I've said it before and I'll say it again. What Joerg's wants in a
bicycle are would be met by a 250cc dirt-motorcycle converted to
pedal power and the engine removed.

I find it astounding that so many others who ride in very harsh
conditions do NOT have the breakages or other problems that Joerg
does.


According to several bicycle shop owners they do. Many said that two
factors allowed them to survive as a business:

1. Mountain bikers breaking stuff all the time.

2. Department store bike buyers who needed help and found that the store
that sold their bikes was less than helpful.

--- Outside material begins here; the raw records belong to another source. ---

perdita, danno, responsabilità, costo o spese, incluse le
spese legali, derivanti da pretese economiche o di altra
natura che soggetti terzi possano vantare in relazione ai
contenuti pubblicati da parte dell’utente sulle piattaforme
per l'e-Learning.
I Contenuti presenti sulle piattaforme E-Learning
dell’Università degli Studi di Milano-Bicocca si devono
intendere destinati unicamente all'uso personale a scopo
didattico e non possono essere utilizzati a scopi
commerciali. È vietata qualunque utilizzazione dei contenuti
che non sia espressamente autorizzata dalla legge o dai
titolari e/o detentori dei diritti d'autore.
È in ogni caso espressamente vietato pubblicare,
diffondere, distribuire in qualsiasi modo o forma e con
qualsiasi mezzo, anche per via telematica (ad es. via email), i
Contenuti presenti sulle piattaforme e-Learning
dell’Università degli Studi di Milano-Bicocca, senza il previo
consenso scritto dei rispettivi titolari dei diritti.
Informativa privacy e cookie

Unlike cars, which never need to be fixed, and that's why there are no auto repair shops. http://tinyurl.com/jba5fgb

-- Jay Beattie.

Read Joerg's post from over the years and you'll see that Joerg takes great delight in complaining. Joerg does not want/need a bicycle - he needs/wants a pedal powered motorcycle.

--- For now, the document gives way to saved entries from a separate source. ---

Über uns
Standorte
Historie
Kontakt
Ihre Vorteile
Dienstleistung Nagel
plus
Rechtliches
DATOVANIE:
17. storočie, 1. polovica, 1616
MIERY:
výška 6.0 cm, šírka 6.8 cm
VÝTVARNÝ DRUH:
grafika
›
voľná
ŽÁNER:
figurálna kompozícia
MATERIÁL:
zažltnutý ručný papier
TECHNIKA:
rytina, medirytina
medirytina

For his bicycle he should just buy solid rubber tires and be done with every needing to fix a flat or pump them up.


Seriously, Joerg, why are you _not_ using solid tires? (I mean, except
for the general principle that nothing ever works for Joerg.)

Yes, they would be heavy and slow, but you've said dozens of times that
you don't care about that. They would be rugged and thorn proof. The
sidewalls would never blow out.

Is it because you'd have to stop typing your sound effects?
("Kabloooeeee!")


After the "Ka pow" post I got to thinking. I've never seen a tire
sidewall fail except when the tire was run with no, or very low,
pressure. It is fairly common on large trucks. One tire of a dual tire
set gets a leak and runs flat for a while and the heat build up causes
the tire to nearly disintegrate. My wife had one a while ago. Never
checks her tires and set off on a 300 Km trip on a high speed highway
with "soft" tires. Ka pow!


I've suffered a few explosive blowouts over the years. The first
occurred when our custom tandem was brand new, tires installed that
afternoon but not yet ridden, while the bike was sitting indoors. I
assume that I had the tube pinched under the tire bead. That was an
old-style rim without a hooked bead.

Two happened from extreme heat. One was the southern sun blazing down
on the top of a borrowed tubular. The hole was right through the tread
surface at the top. Another was and Avocet slick, discovered when I
returned to my car, parked in the sun with the bike inside. That may
have ripped the sidewall away from the bead, IIRC.

I had several sidewall bubbles on a long tour with Conti Top Touring
2000 tires, but no blowouts. I reinforced things by duct-taping around
the tube to take the stress until I could replace the tires.